What the difference between the CD and Preliminary Closing Disclosure? My lender is requesting this from my attorney. I thought this is something they would provide for me to review. They want to make sure I’m getting enough money from the sale of my current home to buy the new home.
Hey Eric. OK a few things going on. When you are selling/buying and rolling equity into the next one, the lender on the home you are buying will need that prelim CD from the sale of house to document how much you are getting. Its basically an asset document requirement. Say if you were paying with your own funds, they would get 60 days of bank statements. Since the cash is coming from the sale of your home, the amount you're getting needs to be documented, same as any asset.
How is that done if we are doing a simultaneous closing on both the house we are selling and buying? Seems like we can’t get that document until our house sells first. It we can’t schedule a close until they have the document? Seems like a broken loop
Not exactly. The first CD is sent out to expire the 3 day wait, and we usually get them at the initial Underwrite. If there is a condition we cannot clear like a mortgage late, new debt to push the DTI too high etc then we can't close even if a CD was issued.
What if my closing disclosure doesn’t have prepaid property taxes on other costs Line G initial escrow payments? It’s just blank but on page 4, it says you will have an escrow account for now
Would you be adding the “estimated taxes, insurance, and assessments” to the monthly payment? If I do that, our monthly is over $400 than we talked about with our LO. Am I reading this wrong?
Depends on what option you picked. If you chose or must escrow depending on your scenario then your taxes and insurance will be part of the monthly payment. If you're in an HOA, that fee is NOT part of the payment; its paid separately. If you "waived" escrows and decide to pay them when they are due yourself, those expenses are still shown to account for them in the debt to income picture.

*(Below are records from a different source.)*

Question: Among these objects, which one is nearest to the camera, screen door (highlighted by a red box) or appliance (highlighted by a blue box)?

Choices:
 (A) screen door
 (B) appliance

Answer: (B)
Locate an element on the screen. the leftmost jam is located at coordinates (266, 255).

Yes. That is for property tax prorations or anything the seller pays in advance such as HOA dues. Basically you buy the house sometime during the year but you didn't own it the whole year, but the seller paid the whole years taxes. So how do you reconcile that? With Prorations based on the day you take ownership. In Florida we have ad valorem and non-ad valorem taxes. One is on a calendar year and the other on a fiscal year. Lets look at the bigger bill, the ad valorem. Tax year is Jan-Dec. So today is May 25th. The seller owned the home from Jan 1-May 25. So those are items the seller is responible for but unpaid by seller. They are a credit to the buyer because the buyer will have to pay the full tax bill when it comes due, so they get a credit for the portion the seller lived in the home.